If it does come out wet, it could be just flooded. Turn the choke off, open the throttle wide open, give 'er a few pulls, see if anything happens. You can even kill the ignition switch and pull it over a few times with the plug out, that will dry things out if its flooded too. Anytime you pull for a while, and it doesn't fire (choke on) (and the plug is wet) I like to take the choke off and open the throttle to clear things out. Like I said, make sure the kill switch is in the off position when doing this...2 reasons, if its left on the plug wire could arc/spark to ground and light up the gas vapors coming out of the cylinder when you pull it over, also some ignitions systems can burn out if the wire isn't hooked to the plug, or grounded out.
Also, if you take the air filter off, just make sure the choke plate is closing  and opening fully when you operate the lever...since you have it exposed already...just one more thing to check off the list then.


----------



## Dobish (Aug 23, 2018)

did you ever get this thing running? i have had no problems with mine since 2016, running the Kohler engine. I haven't used mine in months, and went back, put some fresh gas in it, and it fired right up. I did have to add some hydraulic fluid to it, since it was running a little low. 

Mine has 2 gas shutoffs, one under the choke, and one towards the hyraulic fluid tank.  I always forget that I shut off the switch by the tank if I haven't used it for a while. 

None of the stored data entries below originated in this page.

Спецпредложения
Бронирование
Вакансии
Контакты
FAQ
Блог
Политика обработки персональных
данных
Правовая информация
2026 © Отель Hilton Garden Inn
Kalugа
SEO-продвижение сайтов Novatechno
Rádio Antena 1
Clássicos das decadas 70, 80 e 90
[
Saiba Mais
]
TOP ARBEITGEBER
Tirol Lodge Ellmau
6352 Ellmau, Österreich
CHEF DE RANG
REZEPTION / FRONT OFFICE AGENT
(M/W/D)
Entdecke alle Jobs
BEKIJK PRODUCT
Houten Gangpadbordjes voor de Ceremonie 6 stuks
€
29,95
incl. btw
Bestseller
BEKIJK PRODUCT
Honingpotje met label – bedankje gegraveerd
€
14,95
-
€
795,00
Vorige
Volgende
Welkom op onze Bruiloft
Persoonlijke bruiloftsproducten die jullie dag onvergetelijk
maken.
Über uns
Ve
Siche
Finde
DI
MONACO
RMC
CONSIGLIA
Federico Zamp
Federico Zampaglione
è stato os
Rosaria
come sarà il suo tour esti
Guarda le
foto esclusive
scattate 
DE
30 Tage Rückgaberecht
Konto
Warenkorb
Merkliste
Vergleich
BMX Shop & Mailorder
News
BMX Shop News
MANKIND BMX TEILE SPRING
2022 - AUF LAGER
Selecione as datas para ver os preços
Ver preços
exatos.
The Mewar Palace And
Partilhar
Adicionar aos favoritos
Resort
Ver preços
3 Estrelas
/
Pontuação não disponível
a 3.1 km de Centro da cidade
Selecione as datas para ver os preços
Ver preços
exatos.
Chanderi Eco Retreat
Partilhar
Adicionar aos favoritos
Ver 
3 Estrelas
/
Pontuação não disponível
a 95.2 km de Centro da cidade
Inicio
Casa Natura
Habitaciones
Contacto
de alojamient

The other thing that I have noticed is that I had a log fall and somehow pulled the spring off of the choke, so the choke was fully on, even when it showed it wasn't.


----------



## jetsam (Aug 26, 2018)

If his spark plug has spark but comes out soaked in gas after failed starting attempts, I'd first suspect the carb float  (mine has got stuck once already on a 2 year old DHT/Kohler splitter). That floods it pretty good.


----------



## Jimscott (May 19, 2021)

I have a very simalar problem with my DHT 22ton/kohler eng  logsplitter.  It stalled during a difficult split and will not restart.  I haven't taken anything apart yet but fluid levels are good and lever is in neutral.  It pulls normally and Hyd pump turns but acts like the switch is off.  Usually starts on the first pull.  I called DHT support but they seem to be out of business.   Any ideas??  Was the original thread solved?   Thanks


----------



## Dobish (May 19, 2021)

Check to make sure the gas is on.  Try reversing the handle to make sure it clicks.


----------



## Jimscott (May 20, 2021)

Fuel is on and lever is in neutral.  I took the spark plug out today and I don't have a spark while cranking with the plug  held against the mufler guard or fastener which I didn't expect.  Ill try to call Kohler.


----------



## brenndatomu (May 20, 2021)

$3 for a new plug...try that first.


----------



## JRHAWK9 (May 20, 2021)

brenndatomu said:


> $3 for a new plug...try that first.



Or if your wife is getting on your nerves stick a  screw driver in the plug cap and tell her to hold on real tight to the metal part while you pull that summabitch over as fast as you can.


----------



## jetsam (May 21, 2021)

Jimscott said:


> Fuel is on and lever is in neutral.  I took the spark plug out today and I don't have a spark while cranking with the plug  held against the mufler guard or fastener which I didn't expect.  Ill try to call Kohler.



Take that back to the output of the coil to eliminate the spark plug wire. After that, it's either the coil or whatever "off" switches they have (probably one that grounds out the ignition for the stop/run switch, and another one for the control handle position).  Could still be something as simple as a bad wire connection at the spark plug boot, or water in a switch.


----------



## JRHAWK9 (May 21, 2021)

Bad/stuck low oil sensor??  If that goes bad it kills spark.  I believe there is an easy way to bypass......

Looks like you just unplug it and make sure it doesn't touch a ground while unplugged.


----------



## Mutineer (May 23, 2021)

Also check that mice haven't set up housekeeping under the shroud, they like to chew wires, had it happen twice on my Honda based splitter.


----------



## gzecc (May 23, 2021)

My one and only non start  failure with a Honda motor was mice munching on a wire.


----------



## blades (May 24, 2021)

there is a type of salt in the plastic wire coating- that is the reason the vermin chew on it.  low oil sw are noted for causing problems By Pass it.  Find the ignition module and make sure everything there is dry.   Dirty Hand tools parent company went belly up about 1.5 years ago.  if there is a separate kill switch bypass it.  Those sw they use on a lot of stuff are so cheap the self destruct just from vibration.  I have a reverse problem on a string trimmer kill sw won't  99.9 % of the time one season old. pia. Some times the kill function is linked to the fuel control.


----------



## duramaxman05 (May 24, 2021)

If the spark plug fires outside but not when put in the head, its probably a bad spark plug. I have had several do that before that they wouldnt fire under compression. Also check your valve clearance.


----------